A en croire André Bourgeot, la transformation de l’azawad, un espace qui comprend les pâturages et un terrain de parcours en territoire au sens politique du terme est une imposture historique. Il a souligné que l’Azawad qui vient du tamasheq « izawa » qui désigne un récipient par extension la plaine. Certains disent que cet espace va de Tombouctou à Araouane et d’autres disent qu’il va de Niafunké à Taoudéni. «Cet espace est un terrain de parcours, ce terme est utilisé pour se démarquer de la notion de territoire. Je m’excuse de faire référence à ces concepts mais je pense que  c’est nécessaire », a-t-il expliqué. Et d’ajouter : « C’est des espaces qui sont pâturés… ». Selon l’anthropologue français, il n’y a jamais eu de chefferie, ni de royaume ni d’empire d’Azawad. En reconnaissant de facto le bien-fondé de l’Azawad, a noté André Bourgeot, l’Accord pour la paix et la réconciliation reconnait implicitement le bienfondé   de recourir aux armes pour imposer un point de vue qui est historiquement faux. À ses dires, « c’est inadmissible d’instrumentaliser l’histoire ». « On falsifie l’histoire, on fait de l’imposture. Le Chercheur que je suis ne peut pas accepter cette instrumentalisation de l’histoire à des fins politiques ». 

La proposition officielle de la Transition souhaitée 

André Bourgeot dit ignorer la position des autorités de la Transition vis-à-vis de l’Accord pour la paix. « … C’est quelque chose de très important. Parce que, l’on voit bien que l’immense majorité du peuple malien n’est pas favorable à l’application de cet accord. À un moment donné aussi, il faut que le pouvoir central, le pouvoir d’Etat à travers le pouvoir de la Transition sache comment il veut procéder à l’application de l’Accord pour la paix. La seule information que j’ai, c’est une déclaration faite par le président de la Transition à la Fondation Carter qui disait qu’il allait l’appliquer. Et en dehors de ça, je n’ai pas de proposition officielle de la transition. Ce que je sais, c’est que le Premier ministre a publié en livre très intéressant… Dans son livre, il est fermement opposé à l’application du contenu de l’accord… Quelle est sa position maintenant dans un contexte complètement différent ? Dans le contexte actuel, il faut une transparence totale…». Pour lui, il est important que le pouvoir de transition donne sa position.
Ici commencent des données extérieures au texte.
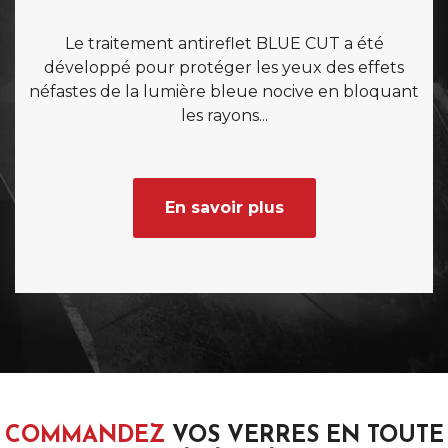
Le traitement antireflet BLUE CUT a été
développé pour protéger les yeux des effets
néfastes de la lumière bleue nocive en bloquant
les rayons...
En savoir plus
COMMANDEZ
VOS VERRES EN TOUTE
Il insiste que l’Accord pour la paix et la réconciliation n’a jamais été discuté à l’Assemblée nationale. «…Sur le plan juridique, quelle est sa légitimité, sa légalité », s’interroge le chercheur. 

Relecture intelligente de l’Accord…une absurdité totale 

«Je n’ai pas accès à toutes les informations, et là, je m’appuie un peu sur la rumeur qui est efficace au Mali. Ça m’intéresse aussi la rumeur…ça me permettra de vérifier et analyser les choses….La rumeur consisterait à dire qu’il y aura un double langage, je ne sais pas si c’est pertinent ou non, c’est mon point de vue. Je relate les points de vue que j’ai eus de différentes personnes ». 

Il est  en désaccord avec la relecture intelligente de l’accord. « Pour moi, c’est l’absurdité la plus totale », a-t-il lancé.  André Bourgeot opte pour une renégociation de l’Accord pour la paix et la réconciliation. « On peut le renégocier ».